Fighting Behind Enemy Lines
The struggle against the German Army and its allies on the Eastern front was fought not only at the front, but also behind enemy lines. The brutal regime of occupation and patriotic feelings drove Russian people into underground resistance in cities or partisan groups operating mainly in forests. They were engaged in anti-fascist propaganda, carried out reconnaissance on behalf of the Red Army and assisted it in any possible way, staged numerous acts of sabotage. The total number of resistance fighters is estimated at around 1.3 million people. Over 128,000 of them were awarded with orders and medals. 248 people received the Hero of the Soviet Union title. Partisans derailed about 20,000 trains, killed or captured 650,000 enemy soldiers and officers during the war. Partisan groups operated in vast rural areas in the rear of German army. The occupation administration often could not maintain control over those territories.
The partisan movement began to take shape in the summer of 1941. A pivotal role was played by the People’s Commissariat for Internal Affairs (NKVD). It sent numerous sabotage groups behind enemy lines.
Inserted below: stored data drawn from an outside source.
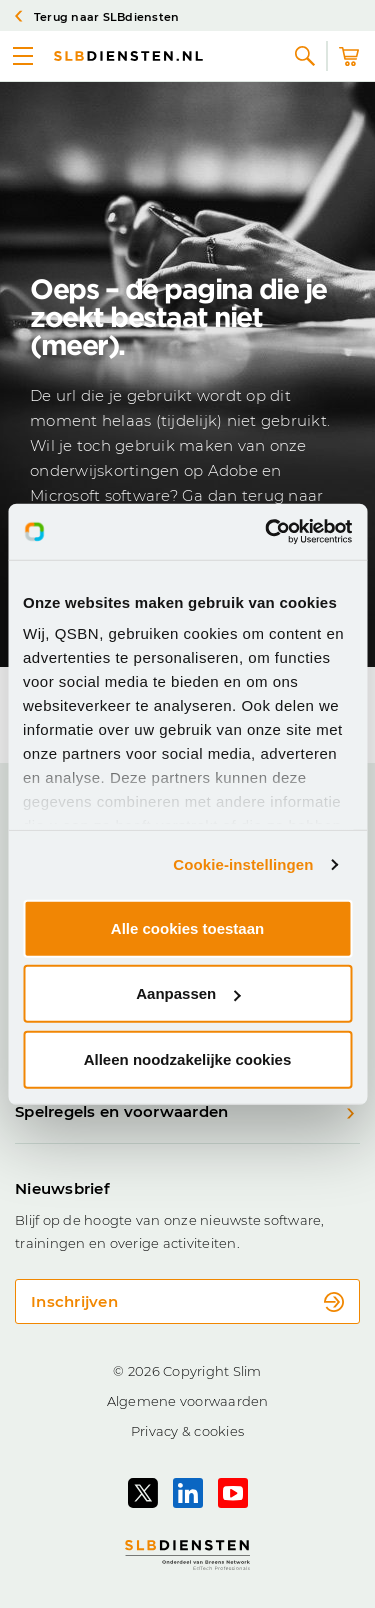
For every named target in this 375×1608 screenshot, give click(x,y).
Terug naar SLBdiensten (97, 17)
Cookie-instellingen (243, 864)
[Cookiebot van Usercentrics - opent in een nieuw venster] (267, 532)
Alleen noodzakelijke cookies (188, 1058)
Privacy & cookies (187, 1431)
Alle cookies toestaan (187, 927)
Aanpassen (188, 993)
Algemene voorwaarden (188, 1401)
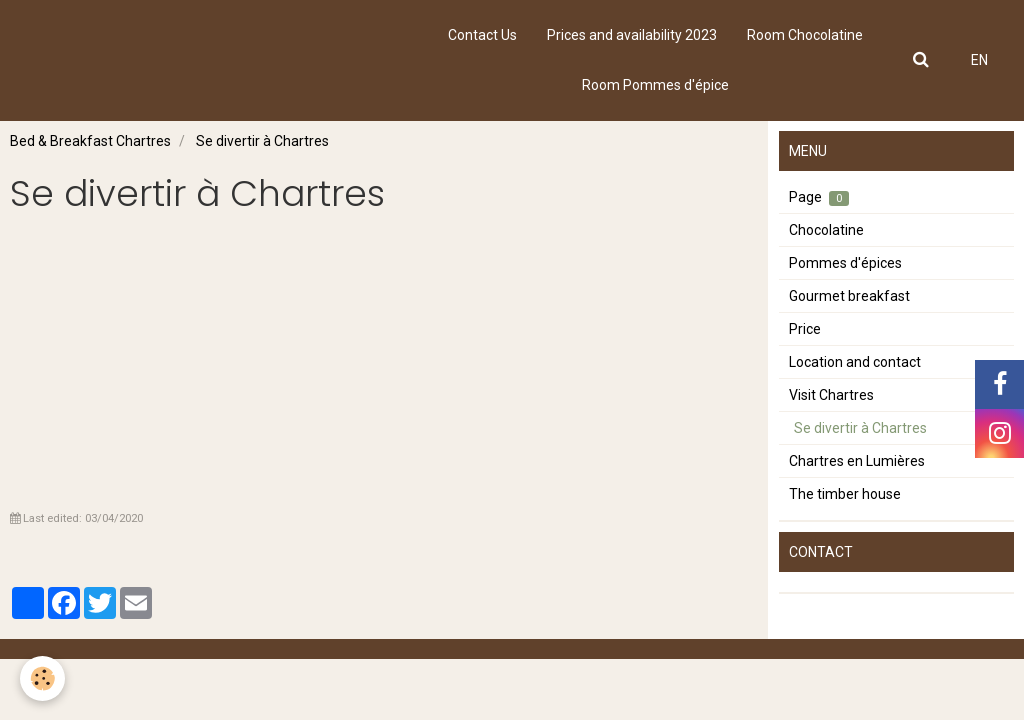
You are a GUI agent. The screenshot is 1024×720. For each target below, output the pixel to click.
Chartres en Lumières (857, 461)
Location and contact (855, 362)
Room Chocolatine (805, 35)
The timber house (845, 494)
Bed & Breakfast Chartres (90, 141)
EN (979, 60)
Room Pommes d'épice (655, 85)
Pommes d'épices (845, 263)
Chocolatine (826, 230)
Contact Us (482, 35)
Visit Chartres (831, 395)
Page (819, 197)
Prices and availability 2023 (632, 35)
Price (805, 329)
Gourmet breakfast (849, 296)
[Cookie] (42, 678)
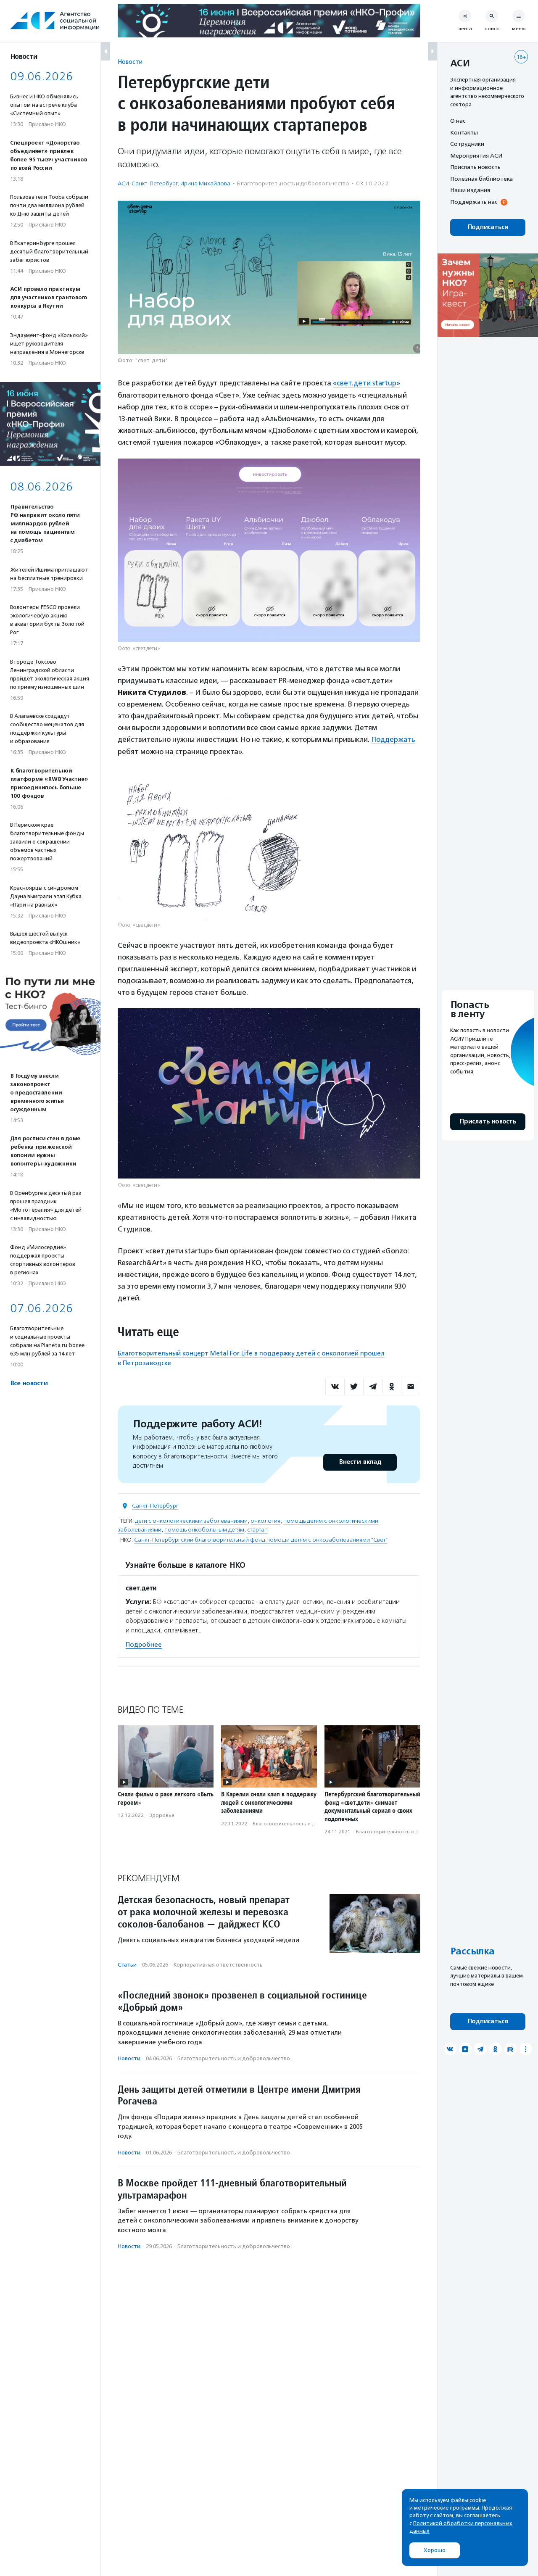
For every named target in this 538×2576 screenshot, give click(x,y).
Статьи (127, 1964)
The Central Headquarters of the Partisan Movement was established in May 1942. Its task was the coordination of struggle behind enemy lines. From isolated acts of sabotage in the first year of the war the partisans eventually moved to coordinated operations. Partisans were especially active in the wooden area at the junction of Belarus, Ukraine, and the Oryol and Bryansk regions of the Russia.
One of the most significant actions of partisans was codenamed the Rail War. It was aimed to disrupt the Germans’ railway communications. It started on the night from August 3 to August 4, 1943. At that time the Red Army was exploiting its success in the Battle of Kursk. A total of 1,350 km of railway tracks were blown up. Next large operation was named the Concert. It was conducted during the Battle of the Dnieper in September-October 1943. Partisans destroyed 148,000 rails, thereby reducing the capacity of railroads by 40 percent.